Turning Migration into Opportunity: A European Project Creating Real Impact

MigraACT — Youth Migrants in Action, co-funded by the European Union under the Erasmus+ Capacity Building in the field of Youth programme, brings together partners from Germany, Italy, Lebanon and Tunisia. The project works at the intersection of migration, youth empowerment, employability and social inclusion, with a clear focus on creating both social and economic impact.

The initiative is designed to strengthen the capacities of youth workers and educators who work directly with young migrants. Rather than treating inclusion as a broad policy ambition, the project is developing practical, non-formal education tools that can be used in real youth-work settings. These tools are intended to help young migrants better recognise their skills, present themselves with confidence, access guidance and improve their readiness for education, training and employment.

The project has already completed an important research phase. National research from the partner countries is now available, providing evidence on the barriers faced by young migrants in different contexts. While the realities differ from country to country, the findings point to several shared challenges: limited access to stable employment, weak recognition of informal and prior skills, interrupted education pathways, language barriers, psychosocial vulnerability and a lack of adaptable tools for youth workers.

In Germany, the research highlights the importance of qualification recognition, access to training and sustainable labour-market integration. In Italy, it points to precarious work, overqualification, fragmented support systems and barriers affecting young migrants’ transition into employment or further education. In Lebanon, the findings underline the pressures of informality, legal insecurity, limited access to decent work and the need for safe, low-threshold support spaces. Across the partner countries, the research confirms that employability cannot be separated from confidence, belonging, mental well-being and access to guidance.

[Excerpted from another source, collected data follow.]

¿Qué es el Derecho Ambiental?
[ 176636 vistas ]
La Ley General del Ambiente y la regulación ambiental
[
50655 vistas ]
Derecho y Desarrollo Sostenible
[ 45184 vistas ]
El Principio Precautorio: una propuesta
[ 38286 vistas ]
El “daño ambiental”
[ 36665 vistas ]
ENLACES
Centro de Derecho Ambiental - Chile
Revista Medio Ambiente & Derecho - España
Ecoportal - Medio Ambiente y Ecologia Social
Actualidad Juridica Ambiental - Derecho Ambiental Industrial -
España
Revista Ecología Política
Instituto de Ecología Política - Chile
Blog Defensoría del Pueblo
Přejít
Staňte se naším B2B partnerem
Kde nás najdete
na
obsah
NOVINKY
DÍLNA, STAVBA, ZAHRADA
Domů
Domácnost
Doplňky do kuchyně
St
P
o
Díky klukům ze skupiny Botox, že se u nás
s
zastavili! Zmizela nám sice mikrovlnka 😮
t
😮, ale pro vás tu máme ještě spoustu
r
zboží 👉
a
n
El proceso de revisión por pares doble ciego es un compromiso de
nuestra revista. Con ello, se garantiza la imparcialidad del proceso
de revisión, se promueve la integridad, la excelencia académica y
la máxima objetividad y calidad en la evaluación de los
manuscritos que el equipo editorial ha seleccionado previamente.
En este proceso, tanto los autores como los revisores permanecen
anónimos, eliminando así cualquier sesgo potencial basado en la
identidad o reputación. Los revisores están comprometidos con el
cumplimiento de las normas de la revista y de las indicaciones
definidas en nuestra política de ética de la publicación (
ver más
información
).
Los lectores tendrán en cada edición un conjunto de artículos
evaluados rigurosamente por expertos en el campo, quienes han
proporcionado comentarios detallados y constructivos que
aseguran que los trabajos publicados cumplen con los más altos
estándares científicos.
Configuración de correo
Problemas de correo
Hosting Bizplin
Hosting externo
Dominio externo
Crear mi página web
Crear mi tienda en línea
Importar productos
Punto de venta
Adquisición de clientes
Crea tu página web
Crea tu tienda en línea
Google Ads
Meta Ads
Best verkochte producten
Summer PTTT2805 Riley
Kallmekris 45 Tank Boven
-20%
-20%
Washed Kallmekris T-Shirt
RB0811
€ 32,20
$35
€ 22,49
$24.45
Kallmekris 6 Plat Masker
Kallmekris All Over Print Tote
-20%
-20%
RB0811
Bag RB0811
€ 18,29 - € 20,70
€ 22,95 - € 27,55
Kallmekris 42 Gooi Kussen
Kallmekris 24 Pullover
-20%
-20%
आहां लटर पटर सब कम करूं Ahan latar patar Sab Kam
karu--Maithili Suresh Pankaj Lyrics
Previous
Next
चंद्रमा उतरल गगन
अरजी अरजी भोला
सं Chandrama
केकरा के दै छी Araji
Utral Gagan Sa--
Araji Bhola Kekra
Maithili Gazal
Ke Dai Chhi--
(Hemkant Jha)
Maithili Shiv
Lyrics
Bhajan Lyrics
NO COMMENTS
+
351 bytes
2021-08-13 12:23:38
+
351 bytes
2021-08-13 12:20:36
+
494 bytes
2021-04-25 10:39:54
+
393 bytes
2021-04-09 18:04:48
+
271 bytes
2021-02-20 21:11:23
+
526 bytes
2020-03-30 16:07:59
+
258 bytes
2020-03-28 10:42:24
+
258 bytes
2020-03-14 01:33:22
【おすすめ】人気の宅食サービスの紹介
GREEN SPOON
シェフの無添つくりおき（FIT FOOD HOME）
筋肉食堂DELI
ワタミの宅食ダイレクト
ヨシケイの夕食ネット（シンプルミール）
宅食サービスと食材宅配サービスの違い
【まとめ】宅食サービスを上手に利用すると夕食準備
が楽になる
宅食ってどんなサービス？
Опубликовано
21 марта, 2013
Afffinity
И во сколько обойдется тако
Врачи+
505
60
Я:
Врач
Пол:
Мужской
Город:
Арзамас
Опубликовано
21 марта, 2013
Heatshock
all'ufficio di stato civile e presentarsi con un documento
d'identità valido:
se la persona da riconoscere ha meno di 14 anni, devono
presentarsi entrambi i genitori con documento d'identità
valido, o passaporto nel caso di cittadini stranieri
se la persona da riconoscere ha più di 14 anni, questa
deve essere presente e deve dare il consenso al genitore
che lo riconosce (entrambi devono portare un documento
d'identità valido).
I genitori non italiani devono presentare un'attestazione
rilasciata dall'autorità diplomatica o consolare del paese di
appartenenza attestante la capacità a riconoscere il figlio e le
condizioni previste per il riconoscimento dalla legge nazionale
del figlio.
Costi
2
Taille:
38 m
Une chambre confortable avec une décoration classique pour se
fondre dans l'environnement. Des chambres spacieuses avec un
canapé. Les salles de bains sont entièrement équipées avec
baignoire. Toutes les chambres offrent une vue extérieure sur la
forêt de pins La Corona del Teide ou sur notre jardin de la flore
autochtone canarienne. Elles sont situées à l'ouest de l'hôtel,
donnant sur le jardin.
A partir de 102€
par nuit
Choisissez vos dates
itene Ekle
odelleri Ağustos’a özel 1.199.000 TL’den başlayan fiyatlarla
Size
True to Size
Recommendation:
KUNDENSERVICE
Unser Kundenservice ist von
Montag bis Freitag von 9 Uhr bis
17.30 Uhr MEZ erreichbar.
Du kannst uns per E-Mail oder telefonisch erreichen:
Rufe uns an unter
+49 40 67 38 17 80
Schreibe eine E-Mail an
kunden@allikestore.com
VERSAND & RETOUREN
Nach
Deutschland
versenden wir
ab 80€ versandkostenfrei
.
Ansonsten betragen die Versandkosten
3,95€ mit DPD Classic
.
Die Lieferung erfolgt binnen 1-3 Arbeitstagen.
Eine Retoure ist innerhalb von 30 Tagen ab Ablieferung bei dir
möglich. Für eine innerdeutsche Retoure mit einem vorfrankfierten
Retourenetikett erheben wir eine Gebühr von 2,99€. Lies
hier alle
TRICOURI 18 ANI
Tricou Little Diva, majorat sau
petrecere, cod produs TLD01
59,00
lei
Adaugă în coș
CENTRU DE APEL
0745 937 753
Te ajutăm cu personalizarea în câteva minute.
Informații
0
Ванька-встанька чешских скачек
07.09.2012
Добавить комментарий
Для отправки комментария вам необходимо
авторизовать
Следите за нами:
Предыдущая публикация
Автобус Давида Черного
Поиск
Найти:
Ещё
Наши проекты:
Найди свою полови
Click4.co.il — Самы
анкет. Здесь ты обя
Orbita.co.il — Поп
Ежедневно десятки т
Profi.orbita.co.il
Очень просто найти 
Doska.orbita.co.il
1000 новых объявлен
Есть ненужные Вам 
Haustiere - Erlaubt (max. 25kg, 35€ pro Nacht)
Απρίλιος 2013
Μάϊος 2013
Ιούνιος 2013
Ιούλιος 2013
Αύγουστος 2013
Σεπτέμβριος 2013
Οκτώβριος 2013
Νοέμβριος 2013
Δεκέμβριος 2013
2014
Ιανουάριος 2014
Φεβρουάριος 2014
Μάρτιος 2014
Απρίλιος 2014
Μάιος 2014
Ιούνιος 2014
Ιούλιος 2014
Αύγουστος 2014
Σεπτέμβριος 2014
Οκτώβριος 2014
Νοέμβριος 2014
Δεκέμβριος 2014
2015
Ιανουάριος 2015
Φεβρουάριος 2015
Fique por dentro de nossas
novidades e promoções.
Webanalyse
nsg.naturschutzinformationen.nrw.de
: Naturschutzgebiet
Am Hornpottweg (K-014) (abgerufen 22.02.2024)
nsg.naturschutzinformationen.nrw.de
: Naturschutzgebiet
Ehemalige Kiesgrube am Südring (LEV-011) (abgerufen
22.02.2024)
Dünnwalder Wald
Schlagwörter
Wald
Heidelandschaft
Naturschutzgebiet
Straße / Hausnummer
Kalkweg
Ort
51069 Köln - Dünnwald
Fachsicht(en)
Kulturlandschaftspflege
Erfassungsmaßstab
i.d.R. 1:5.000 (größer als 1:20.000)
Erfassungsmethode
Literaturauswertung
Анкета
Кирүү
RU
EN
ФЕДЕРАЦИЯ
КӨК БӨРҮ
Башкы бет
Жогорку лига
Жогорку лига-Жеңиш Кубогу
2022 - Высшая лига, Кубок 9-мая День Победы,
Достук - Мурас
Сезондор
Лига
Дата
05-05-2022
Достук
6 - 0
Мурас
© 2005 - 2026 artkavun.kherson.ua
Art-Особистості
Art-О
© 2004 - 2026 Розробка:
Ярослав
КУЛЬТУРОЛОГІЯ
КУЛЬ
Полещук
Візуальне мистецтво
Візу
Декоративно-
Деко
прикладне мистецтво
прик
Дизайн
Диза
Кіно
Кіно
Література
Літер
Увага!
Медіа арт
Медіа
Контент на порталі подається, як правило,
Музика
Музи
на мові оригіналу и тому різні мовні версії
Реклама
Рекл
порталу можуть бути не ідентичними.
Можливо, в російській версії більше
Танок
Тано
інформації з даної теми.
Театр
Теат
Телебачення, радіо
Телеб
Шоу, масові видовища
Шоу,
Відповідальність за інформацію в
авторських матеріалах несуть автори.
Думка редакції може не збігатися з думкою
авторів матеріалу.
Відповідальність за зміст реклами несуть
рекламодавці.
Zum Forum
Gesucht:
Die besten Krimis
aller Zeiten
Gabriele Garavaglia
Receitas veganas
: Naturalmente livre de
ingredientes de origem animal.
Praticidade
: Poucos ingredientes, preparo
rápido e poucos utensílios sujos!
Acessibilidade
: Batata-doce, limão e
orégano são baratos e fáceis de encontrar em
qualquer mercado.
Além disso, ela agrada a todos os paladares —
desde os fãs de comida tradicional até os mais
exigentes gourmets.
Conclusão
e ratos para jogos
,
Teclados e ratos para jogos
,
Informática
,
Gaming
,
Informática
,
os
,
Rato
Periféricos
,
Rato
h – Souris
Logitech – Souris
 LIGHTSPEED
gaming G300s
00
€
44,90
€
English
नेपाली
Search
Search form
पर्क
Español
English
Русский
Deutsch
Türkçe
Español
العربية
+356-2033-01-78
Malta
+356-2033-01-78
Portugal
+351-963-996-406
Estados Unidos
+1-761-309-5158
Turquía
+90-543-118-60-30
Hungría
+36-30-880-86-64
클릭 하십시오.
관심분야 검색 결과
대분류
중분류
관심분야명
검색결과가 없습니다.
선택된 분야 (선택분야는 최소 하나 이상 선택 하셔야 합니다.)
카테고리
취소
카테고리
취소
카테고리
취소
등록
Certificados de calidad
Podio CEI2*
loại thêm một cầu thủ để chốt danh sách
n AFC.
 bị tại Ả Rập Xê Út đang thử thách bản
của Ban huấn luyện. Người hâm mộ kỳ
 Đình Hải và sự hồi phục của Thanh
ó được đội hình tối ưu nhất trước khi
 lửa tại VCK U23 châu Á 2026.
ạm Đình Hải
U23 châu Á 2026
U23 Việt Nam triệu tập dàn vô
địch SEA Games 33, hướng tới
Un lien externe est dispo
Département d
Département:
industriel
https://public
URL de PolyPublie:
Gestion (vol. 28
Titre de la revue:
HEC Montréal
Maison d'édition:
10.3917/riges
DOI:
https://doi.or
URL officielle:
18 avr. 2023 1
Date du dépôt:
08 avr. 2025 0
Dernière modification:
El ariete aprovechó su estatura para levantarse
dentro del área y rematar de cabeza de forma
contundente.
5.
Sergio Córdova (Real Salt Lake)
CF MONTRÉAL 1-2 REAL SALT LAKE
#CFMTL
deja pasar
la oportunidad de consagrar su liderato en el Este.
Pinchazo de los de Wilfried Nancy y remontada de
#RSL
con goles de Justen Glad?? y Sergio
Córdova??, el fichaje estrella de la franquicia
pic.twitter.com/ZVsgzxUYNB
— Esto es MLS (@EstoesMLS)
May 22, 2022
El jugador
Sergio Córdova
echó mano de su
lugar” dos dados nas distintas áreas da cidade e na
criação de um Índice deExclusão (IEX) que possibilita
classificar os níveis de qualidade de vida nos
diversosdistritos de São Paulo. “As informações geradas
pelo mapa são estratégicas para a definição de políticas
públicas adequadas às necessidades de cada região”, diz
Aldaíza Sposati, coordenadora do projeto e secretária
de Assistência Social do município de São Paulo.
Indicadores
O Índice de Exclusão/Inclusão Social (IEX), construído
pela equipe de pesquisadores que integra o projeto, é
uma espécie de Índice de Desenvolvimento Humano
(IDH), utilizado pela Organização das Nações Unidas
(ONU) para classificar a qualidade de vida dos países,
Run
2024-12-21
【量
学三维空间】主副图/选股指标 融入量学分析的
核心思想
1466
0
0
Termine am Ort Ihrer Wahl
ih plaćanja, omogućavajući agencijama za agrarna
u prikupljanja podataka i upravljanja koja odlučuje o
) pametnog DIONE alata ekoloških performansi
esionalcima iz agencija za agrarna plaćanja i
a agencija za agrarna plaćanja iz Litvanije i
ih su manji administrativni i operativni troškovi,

This is where the project’s social impact becomes visible. By equipping youth workers with stronger methodologies, the project supports safer and more inclusive spaces for young migrants to participate, share experiences and build trust. Activities linked to storytelling, peer learning, public speaking and self-expression are expected to help young people strengthen their confidence and sense of agency.

The economic impact is equally central. The project is now using the research findings to shape a shared training format that will focus on employability, skills recognition, CV-building, communication, HR-related competences and workplace readiness. Many young migrants bring valuable experience from previous education, informal work, community roles, care responsibilities and migration journeys, but these competences often remain invisible to employers and institutions. The training format will help youth workers support young migrants in identifying, documenting and presenting these skills more effectively.

The consortium is currently working on the training format, following a research-to-practice approach: national research informs module design; partners co-develop training content; the draft format will be tested during an international training course in Sassari, Italy; and feedback will be used to refine the final manual. Each module is expected to include participatory non-formal education activities such as role play, simulations, peer feedback, competence mapping and practical self-presentation exercises.

The partnership combines complementary expertise. Life Learning Development e.V. in Germany coordinates the project, MV International in Italy contributes to non-formal education and dissemination, Offbeat in Lebanon leads training design with a focus on empowerment and capacity building, and Les Scouts Tunisiens supports local engagement and testing with young migrants. By grounding its activities in national research and moving into training development, the project is already creating impact: connecting evidence with action, building the capacity of youth workers and opening pathways for young migrants to participate more fully in social and economic life.